_WORK INSTRUCTIONS_. Your task is to repeat the entries exactly from their first line through the line with "Traditional markets during autumn", and to stop there.
*** Block opens ***
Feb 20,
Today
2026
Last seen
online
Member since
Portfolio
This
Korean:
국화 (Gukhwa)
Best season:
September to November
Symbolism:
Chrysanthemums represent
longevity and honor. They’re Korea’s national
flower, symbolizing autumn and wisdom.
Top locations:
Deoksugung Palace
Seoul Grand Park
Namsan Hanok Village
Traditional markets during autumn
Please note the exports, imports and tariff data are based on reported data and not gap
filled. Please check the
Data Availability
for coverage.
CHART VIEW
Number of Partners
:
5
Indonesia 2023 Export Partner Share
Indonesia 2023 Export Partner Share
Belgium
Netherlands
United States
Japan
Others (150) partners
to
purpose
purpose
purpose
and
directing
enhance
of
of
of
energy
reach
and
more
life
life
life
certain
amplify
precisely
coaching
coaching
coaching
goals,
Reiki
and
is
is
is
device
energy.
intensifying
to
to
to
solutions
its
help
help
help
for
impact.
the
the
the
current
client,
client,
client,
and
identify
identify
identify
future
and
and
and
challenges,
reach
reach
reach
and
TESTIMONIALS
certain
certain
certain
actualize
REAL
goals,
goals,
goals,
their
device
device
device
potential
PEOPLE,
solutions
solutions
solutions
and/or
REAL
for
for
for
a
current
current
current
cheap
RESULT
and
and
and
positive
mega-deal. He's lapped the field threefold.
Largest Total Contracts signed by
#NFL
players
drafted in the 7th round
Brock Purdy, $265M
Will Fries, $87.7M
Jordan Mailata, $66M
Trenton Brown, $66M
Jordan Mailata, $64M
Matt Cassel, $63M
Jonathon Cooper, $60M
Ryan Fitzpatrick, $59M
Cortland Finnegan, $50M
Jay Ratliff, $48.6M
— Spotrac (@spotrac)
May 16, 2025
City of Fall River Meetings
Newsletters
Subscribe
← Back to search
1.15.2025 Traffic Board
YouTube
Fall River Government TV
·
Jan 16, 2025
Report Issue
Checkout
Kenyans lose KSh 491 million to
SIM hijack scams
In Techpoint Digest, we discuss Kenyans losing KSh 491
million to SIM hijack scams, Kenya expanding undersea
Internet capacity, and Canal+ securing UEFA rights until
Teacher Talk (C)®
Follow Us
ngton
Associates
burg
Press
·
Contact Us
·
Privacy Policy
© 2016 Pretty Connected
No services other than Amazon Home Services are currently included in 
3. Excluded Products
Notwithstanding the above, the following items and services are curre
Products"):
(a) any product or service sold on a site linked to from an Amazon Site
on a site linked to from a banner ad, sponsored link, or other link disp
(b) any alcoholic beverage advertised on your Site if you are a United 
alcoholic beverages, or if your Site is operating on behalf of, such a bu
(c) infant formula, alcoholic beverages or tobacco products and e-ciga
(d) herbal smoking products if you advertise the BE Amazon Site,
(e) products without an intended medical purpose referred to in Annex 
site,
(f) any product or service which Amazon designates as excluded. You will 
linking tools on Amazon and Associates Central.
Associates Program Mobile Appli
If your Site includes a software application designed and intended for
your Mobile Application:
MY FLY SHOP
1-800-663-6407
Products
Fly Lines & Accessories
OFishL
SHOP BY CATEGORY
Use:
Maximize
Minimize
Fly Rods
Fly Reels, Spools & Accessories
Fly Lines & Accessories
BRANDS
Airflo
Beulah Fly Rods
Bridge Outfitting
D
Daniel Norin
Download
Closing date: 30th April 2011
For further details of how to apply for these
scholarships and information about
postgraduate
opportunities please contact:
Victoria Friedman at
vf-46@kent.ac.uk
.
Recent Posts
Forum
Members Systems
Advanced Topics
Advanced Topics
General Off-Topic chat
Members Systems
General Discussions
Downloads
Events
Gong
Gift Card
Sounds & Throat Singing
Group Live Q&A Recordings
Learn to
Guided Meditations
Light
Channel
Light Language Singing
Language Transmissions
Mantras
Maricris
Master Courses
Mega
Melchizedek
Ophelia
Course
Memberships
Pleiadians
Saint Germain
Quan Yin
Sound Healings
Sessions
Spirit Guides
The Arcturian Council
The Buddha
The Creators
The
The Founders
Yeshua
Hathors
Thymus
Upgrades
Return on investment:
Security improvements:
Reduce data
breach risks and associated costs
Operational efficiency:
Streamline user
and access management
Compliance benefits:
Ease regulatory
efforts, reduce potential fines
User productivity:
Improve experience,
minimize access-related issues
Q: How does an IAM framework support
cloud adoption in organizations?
*** Block closes ***
_RESPONSE FOR THIS EXERCISE_.
Feb 20,
Today
2026
Last seen
online
Member since
Portfolio
This
Korean:
국화 (Gukhwa)
Best season:
September to November
Symbolism:
Chrysanthemums represent
longevity and honor. They’re Korea’s national
flower, symbolizing autumn and wisdom.
Top locations:
Deoksugung Palace
Seoul Grand Park
Namsan Hanok Village
Traditional markets during autumn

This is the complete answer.